━━━━━ Provided information

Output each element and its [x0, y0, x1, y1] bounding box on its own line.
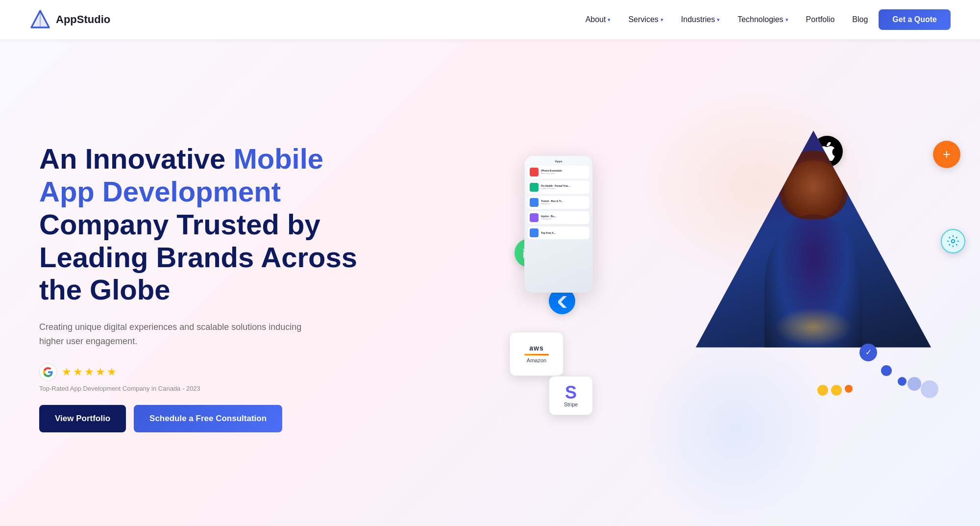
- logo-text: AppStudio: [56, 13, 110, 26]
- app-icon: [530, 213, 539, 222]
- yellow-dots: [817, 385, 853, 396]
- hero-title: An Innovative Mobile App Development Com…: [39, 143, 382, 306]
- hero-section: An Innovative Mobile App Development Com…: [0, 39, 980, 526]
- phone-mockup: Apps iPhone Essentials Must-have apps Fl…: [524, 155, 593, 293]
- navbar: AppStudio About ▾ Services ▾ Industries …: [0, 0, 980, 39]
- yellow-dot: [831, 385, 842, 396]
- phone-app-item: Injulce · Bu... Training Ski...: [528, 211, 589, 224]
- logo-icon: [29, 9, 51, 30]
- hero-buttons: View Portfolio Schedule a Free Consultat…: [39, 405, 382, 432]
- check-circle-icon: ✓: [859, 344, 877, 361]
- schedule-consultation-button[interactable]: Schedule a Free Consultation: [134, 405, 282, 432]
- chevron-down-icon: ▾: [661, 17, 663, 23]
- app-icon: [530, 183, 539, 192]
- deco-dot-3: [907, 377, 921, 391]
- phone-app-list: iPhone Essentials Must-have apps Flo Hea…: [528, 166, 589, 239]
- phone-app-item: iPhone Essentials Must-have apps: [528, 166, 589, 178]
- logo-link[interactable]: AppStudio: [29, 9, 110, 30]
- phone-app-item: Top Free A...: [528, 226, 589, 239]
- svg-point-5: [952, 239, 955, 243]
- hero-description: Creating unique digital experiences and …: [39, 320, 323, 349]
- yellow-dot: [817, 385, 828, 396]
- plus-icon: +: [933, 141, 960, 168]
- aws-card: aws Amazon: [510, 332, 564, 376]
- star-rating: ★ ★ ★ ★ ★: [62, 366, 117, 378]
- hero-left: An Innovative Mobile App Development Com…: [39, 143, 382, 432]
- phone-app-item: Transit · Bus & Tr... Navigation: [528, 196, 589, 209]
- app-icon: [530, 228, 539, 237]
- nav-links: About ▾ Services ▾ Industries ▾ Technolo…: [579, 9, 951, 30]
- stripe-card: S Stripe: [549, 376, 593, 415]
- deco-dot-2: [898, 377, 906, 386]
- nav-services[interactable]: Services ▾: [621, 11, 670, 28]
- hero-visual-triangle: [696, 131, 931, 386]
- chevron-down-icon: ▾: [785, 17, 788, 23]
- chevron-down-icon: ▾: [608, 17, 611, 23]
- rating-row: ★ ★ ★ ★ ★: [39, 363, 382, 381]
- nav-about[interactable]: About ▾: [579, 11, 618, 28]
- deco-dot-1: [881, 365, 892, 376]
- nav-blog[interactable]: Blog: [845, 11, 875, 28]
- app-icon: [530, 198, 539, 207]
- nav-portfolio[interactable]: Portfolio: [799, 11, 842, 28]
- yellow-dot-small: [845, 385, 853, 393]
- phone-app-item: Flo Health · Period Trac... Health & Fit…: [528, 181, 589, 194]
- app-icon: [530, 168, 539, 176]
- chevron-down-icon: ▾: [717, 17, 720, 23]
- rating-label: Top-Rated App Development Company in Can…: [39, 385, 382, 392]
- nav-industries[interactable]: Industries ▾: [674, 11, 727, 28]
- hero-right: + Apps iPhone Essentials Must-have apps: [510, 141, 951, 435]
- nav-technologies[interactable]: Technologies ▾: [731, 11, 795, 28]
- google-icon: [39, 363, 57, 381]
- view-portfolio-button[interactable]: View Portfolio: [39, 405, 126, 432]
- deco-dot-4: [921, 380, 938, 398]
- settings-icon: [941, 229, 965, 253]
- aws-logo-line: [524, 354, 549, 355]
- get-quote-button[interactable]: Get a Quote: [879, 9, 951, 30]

━━━━━━━━━━

Aim of the task: Please repeat every line from the listing above exactly as it appears. Drop the pictures.

Response:
Output each element and its [x0, y0, x1, y1] bounding box on its own line.
- logo-text: AppStudio: [56, 13, 110, 26]
- app-icon: [530, 213, 539, 222]
- yellow-dots: [817, 385, 853, 396]
- hero-title: An Innovative Mobile App Development Com…: [39, 143, 382, 306]
- hero-section: An Innovative Mobile App Development Com…: [0, 39, 980, 526]
- phone-mockup: Apps iPhone Essentials Must-have apps Fl…: [524, 155, 593, 293]
- navbar: AppStudio About ▾ Services ▾ Industries …: [0, 0, 980, 39]
- yellow-dot: [831, 385, 842, 396]
- phone-app-item: Injulce · Bu... Training Ski...: [528, 211, 589, 224]
- logo-icon: [29, 9, 51, 30]
- hero-buttons: View Portfolio Schedule a Free Consultat…: [39, 405, 382, 432]
- check-circle-icon: ✓: [859, 344, 877, 361]
- schedule-consultation-button[interactable]: Schedule a Free Consultation: [134, 405, 282, 432]
- chevron-down-icon: ▾: [661, 17, 663, 23]
- app-icon: [530, 183, 539, 192]
- deco-dot-3: [907, 377, 921, 391]
- phone-app-list: iPhone Essentials Must-have apps Flo Hea…: [528, 166, 589, 239]
- phone-app-item: iPhone Essentials Must-have apps: [528, 166, 589, 178]
- logo-link[interactable]: AppStudio: [29, 9, 110, 30]
- phone-app-item: Top Free A...: [528, 226, 589, 239]
- svg-point-5: [952, 239, 955, 243]
- hero-description: Creating unique digital experiences and …: [39, 320, 323, 349]
- yellow-dot: [817, 385, 828, 396]
- plus-icon: +: [933, 141, 960, 168]
- aws-card: aws Amazon: [510, 332, 564, 376]
- star-rating: ★ ★ ★ ★ ★: [62, 366, 117, 378]
- hero-left: An Innovative Mobile App Development Com…: [39, 143, 382, 432]
- phone-app-item: Transit · Bus & Tr... Navigation: [528, 196, 589, 209]
- app-icon: [530, 228, 539, 237]
- nav-links: About ▾ Services ▾ Industries ▾ Technolo…: [579, 9, 951, 30]
- stripe-card: S Stripe: [549, 376, 593, 415]
- deco-dot-2: [898, 377, 906, 386]
- nav-services[interactable]: Services ▾: [621, 11, 670, 28]
- hero-visual-triangle: [696, 131, 931, 386]
- chevron-down-icon: ▾: [785, 17, 788, 23]
- chevron-down-icon: ▾: [608, 17, 611, 23]
- rating-row: ★ ★ ★ ★ ★: [39, 363, 382, 381]
- nav-about[interactable]: About ▾: [579, 11, 618, 28]
- deco-dot-1: [881, 365, 892, 376]
- nav-blog[interactable]: Blog: [845, 11, 875, 28]
- app-icon: [530, 198, 539, 207]
- nav-portfolio[interactable]: Portfolio: [799, 11, 842, 28]
- yellow-dot-small: [845, 385, 853, 393]
- phone-app-item: Flo Health · Period Trac... Health & Fit…: [528, 181, 589, 194]
- app-icon: [530, 168, 539, 176]
- chevron-down-icon: ▾: [717, 17, 720, 23]
- rating-label: Top-Rated App Development Company in Can…: [39, 385, 382, 392]
- nav-industries[interactable]: Industries ▾: [674, 11, 727, 28]
- hero-right: + Apps iPhone Essentials Must-have apps: [510, 141, 951, 435]
- nav-technologies[interactable]: Technologies ▾: [731, 11, 795, 28]
- google-icon: [39, 363, 57, 381]
- view-portfolio-button[interactable]: View Portfolio: [39, 405, 126, 432]
- deco-dot-4: [921, 380, 938, 398]
- settings-icon: [941, 229, 965, 253]
- aws-logo-line: [524, 354, 549, 355]
- get-quote-button[interactable]: Get a Quote: [879, 9, 951, 30]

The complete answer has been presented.